Memphis city leaders look ahead to new year - WMC Action News 5 - Memphis, Tennessee

Memphis city leaders look ahead to new year

City leaders seem more ready now than they have in years to work together, to avoid infighting and to improve the image of city government. Even they will tell you, they've got their work cut out for them.

"We've seen a tax increase that we did not want to have to pass," says Councilman Rickey Peete.

"We've never had to lay off people before," says Myron Lowery.

"There's been nothing fun about it," says Jack Sammons.

Sammons says good things have happened, like the decision of International Paper executives to relocate their headquarters to Memphis.

But he says, the challenges have been unprecedented. "I'm working more on my council job probably now than I've ever worked in my entire career."

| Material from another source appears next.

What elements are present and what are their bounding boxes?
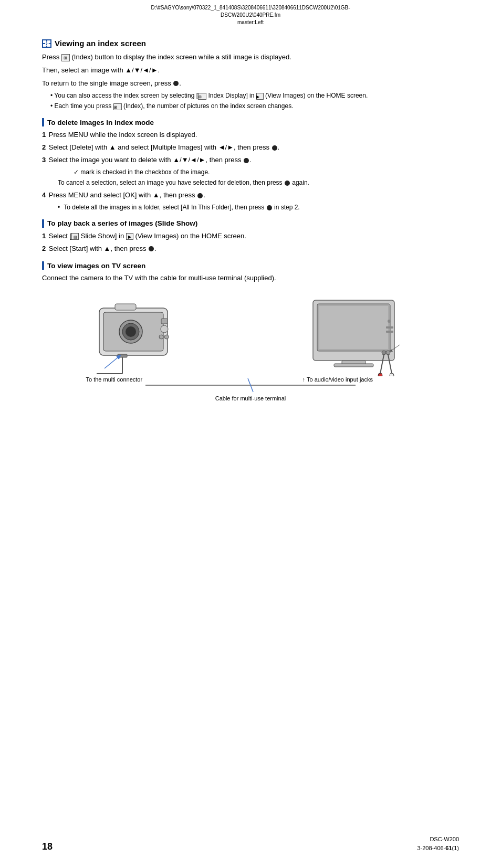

Record budget shortfalls brought thousands of city layoffs, the cutting of city services and a blame game at City Hall that pitted council members against the Mayor and his top staff.

In recent months, the Mayor replaced his top finance team and the group appears poised to fix the budget situation.

"I think we've had a talent vacuum in the administration that has created many of these financial problems. I think the Mayor is putting together a better team that can deal with it," says Sammons.

Councilman Rickey Peete says city leaders need new money not further cuts.

"You can cut to the point that you don't have an effective and efficient delivery system for government services," says Peete.

The coming months will also bring announcements about the future of the Pyramid and Fairgrounds, discussion about school funding and new revenue sources, a campaign to elect seven Memphians to a Charter Commission and a debate about tax breaks for businesses.

Councilman Myron Lowery put it very succinctly. He said, "the biggest challenge for 2005 was obviously our budget. We've got to solve that problem in 2006."